======== Records for the exercise

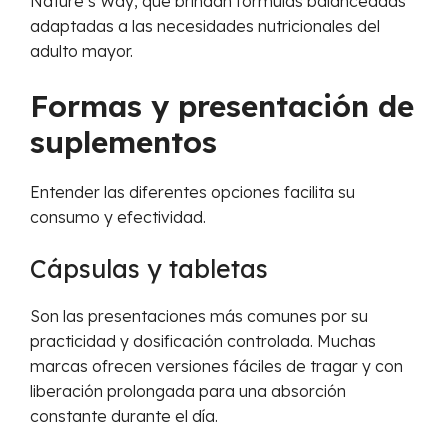
Nature’s Way, que brindan fórmulas balanceadas
adaptadas a las necesidades nutricionales del
adulto mayor.
Formas y presentación de
suplementos
Entender las diferentes opciones facilita su
consumo y efectividad.
Cápsulas y tabletas
Son las presentaciones más comunes por su
practicidad y dosificación controlada. Muchas
marcas ofrecen versiones fáciles de tragar y con
liberación prolongada para una absorción
constante durante el día.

================

### Problem statement:
Restate the data word for word while omitting each picture.

### Output of the task:
Nature’s Way, que brindan fórmulas balanceadas
adaptadas a las necesidades nutricionales del
adulto mayor.
Formas y presentación de
suplementos
Entender las diferentes opciones facilita su
consumo y efectividad.
Cápsulas y tabletas
Son las presentaciones más comunes por su
practicidad y dosificación controlada. Muchas
marcas ofrecen versiones fáciles de tragar y con
liberación prolongada para una absorción
constante durante el día.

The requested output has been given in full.